As long as I can remember (at least since puberty) I have had a strange relationship with my hair. Growing up it was straight as a board and when adolescence came along, genetics threw me a curve ball and decided it was time for it to go curly. So for an frizzy two year period I survived taunts of the chia pet jingle and classmates sticking pencils in my ponytail without my knowledge. So like all pre-teen girls, I found something about my body to torture my self over. In my later teens I eventually grew to appreciate my curly hair, even though I still didn't like for anyone to touch it. Then it turned into a force to reckon with. All the sudden the teasing had taken another turn. Jealous friends made it seem like I was flirting with some sort of unfair advantage and it was okay to make me feel guilty for getting attention from boys. So what did I do then? I took my senior trip and cut all of my hair off. I had no more than two inches of length left. I went to college with a short do and little bit less confidence. Then came weight gain, re-growth, a bad dye job and the cycle starting all over again.
I started growing it out when Luke and I began dating and cut it off after the wedding. And since then I've been kind of in between.
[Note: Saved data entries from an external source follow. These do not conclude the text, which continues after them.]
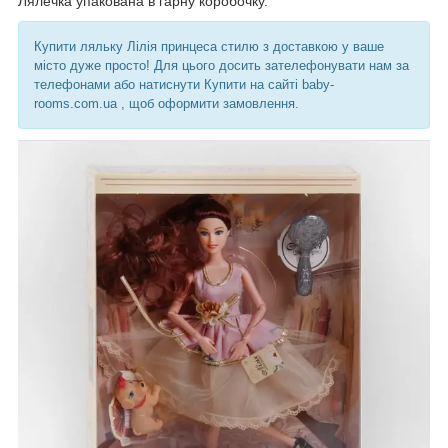
Лялечка упакована в гарну коробочку.
Купити ляльку Лілія принцеса стилю з доставкою у ваше
місто дуже просто! Для цього досить зателефонувати нам за
телефонами або натиснути Купити на сайті baby-
rooms.com.ua , щоб оформити замовлення.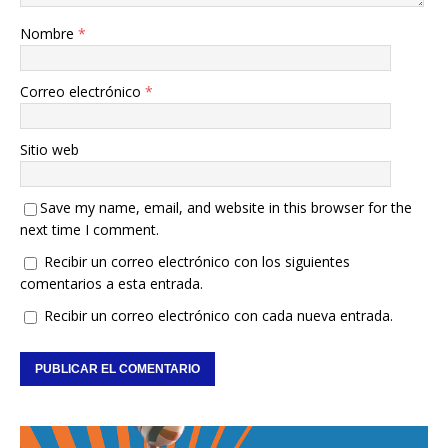
Nombre
*
Correo electrónico
*
Sitio web
Save my name, email, and website in this browser for the
next time I comment.
Recibir un correo electrónico con los siguientes
comentarios a esta entrada.
Recibir un correo electrónico con cada nueva entrada.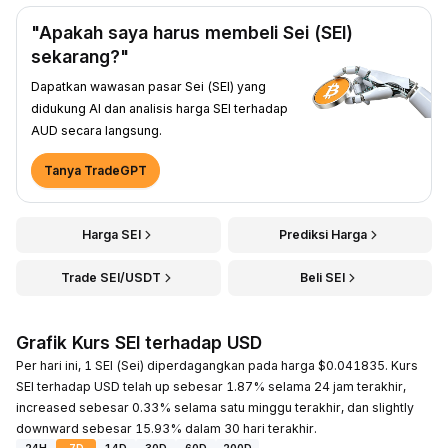
"Apakah saya harus membeli Sei (SEI)
sekarang?"
Dapatkan wawasan pasar Sei (SEI) yang
didukung AI dan analisis harga SEI terhadap
AUD secara langsung.
Tanya TradeGPT
Harga SEI
Prediksi Harga
Trade SEI/USDT
Beli SEI
Grafik Kurs SEI terhadap USD
Per hari ini, 1 SEI (Sei) diperdagangkan pada harga $0.041835. Kurs
SEI terhadap USD telah up sebesar 1.87% selama 24 jam terakhir,
increased sebesar 0.33% selama satu minggu terakhir, dan slightly
downward sebesar 15.93% dalam 30 hari terakhir.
As a little girl my hair was a source of comfort for me. My mother tells me that when I started 'acting wild' she would sit me down and braid my hair. I'm sure it was just the simple act of making me sit still that did the trick, but to this day I'm never fully relaxed until my hair is pulled away from my face.
So as I sat there wallowing for no good reason I made a decision. The hair had to go. It was weighing me down. Along with my sister and another friend we planned a trip to a salon that accepted walk-ins and was open late. Forty minutes later, I came out a new woman. My outlook on life has actually changed since I've had my hair cut! I feel refreshed and relaxed and ready to take on the world. It is so funny to me that something that seems so trivial to most would have such an impact on me, but what can I say? It has.